The erstwhile Governor did so in disputing the thoughtful observation of one of the renowned thinkers and ideologues of the National Liberation Movement, Dr. Pallo Jordan who in the same publication had correctly argued that “The EFF poses an interesting dilemma, especially for those of the ANC’s critics who hate it for destroying the white minority’s monopoly on political power. The EFF speaks of the seizure of the economic assets, especially the land, now owned by whites, without compensation. If, as seems likely, the EFF wins a seat in the next Parliament, South Africa can look forward to an interesting five years.

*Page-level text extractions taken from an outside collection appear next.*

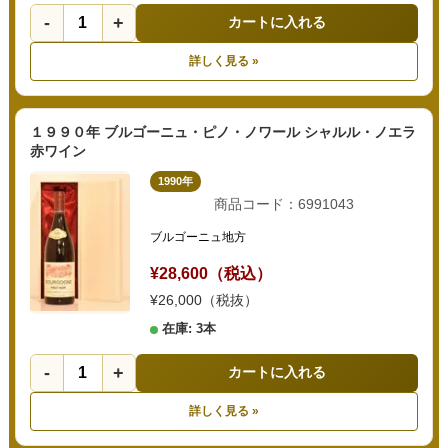
-
+
カートに入れる
詳しく見る »
１９９０年 ブルゴーニュ・ピノ・ノワール シャルル・ノエラ
赤ワイン
1990年
商品コード：6991043
ブルゴーニュ地方
¥28,600（税込）
¥26,000（税抜）
在庫: 3本
-
+
カートに入れる
詳しく見る »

An ANC facing an effective opposition to its left might opt for more radical policies, realigning South African politics in directions that few will have anticipated".

In disputing this obvious fact from Dr. Jordan, Mboweni made another hollow, but shocking proclamation that the South African Communist Party (SACP), whose entire serious leadership is part of the ‘instrument of capitalist class rule’, the South African State as senior Ministers, is a Left political formation. This is one of the most ludicrous proclamations ever made by an elected leader of any revolutionary movement since 1994, but understandable when viewed from the extreme Right, where Mboweni comfortably and proudly belongs. So from the extreme right, of course the SACP is on the Left (of the extreme right), but in reality and judging by all its actions and pronouncements in the recent past, the SACP, together with its ally the ANC, are neo-liberal organisations currently administering the South African State on behalf of the ruling Capitalist class. Now, this is scientifically true and no amount of emotion and exuberance can successfully argue that the ANC and SACP are not instruments of Capitalist class rule and cohesion, because they are.  

These unsubstantiated proclamations are nonetheless not the major ideological, political, or should we say commonsensical blunders Mboweni commits. The biggest blunder Mboweni commits is his insistence that the former Liberation Movement, the ANC’s adoption of neo-liberal policies upon seizure of political power did not represent capitulation to capitalist interests and directives. Mboweni further disputes that the loan the Transitional Executive Council (TEC) took from the International Monetary Fund (IMF) did not have an ideological impact on the thinking of the former Liberation Movement (ANC), particularly its approach to economic policy.

Mboweni says, “Within the ANC, this matter (loan from the IMF) was handled by the ANC delegation to the transitional executive council and I presume that they consulted with their principals. It was not a secret deal as so loudly pronounced by Terreblanche and parroted by many these days.... There was no secret deal. If there was any, I should know about it as I was the ANC person who had the unenviable but informative task of editing the damn thing! So, please, let’s leave this matter alone if the bland facts of it fail to satisfy our hopes for political drama”.

In revealing this open secret, Mboweni is revealing the reality that those involved in negotiations with IMF for the loan and future economic policy did not do it secretly, but openly. So the selling out and capitulation to imperialist dictates was not a secret. Mboweni is basically admitting that the capitulation and selling out by the negotiating political elite was not a secret, but an open deal, whose consequences is the continued structural crisis of the South African economy and its inability to create jobs, address poverty and inequalities.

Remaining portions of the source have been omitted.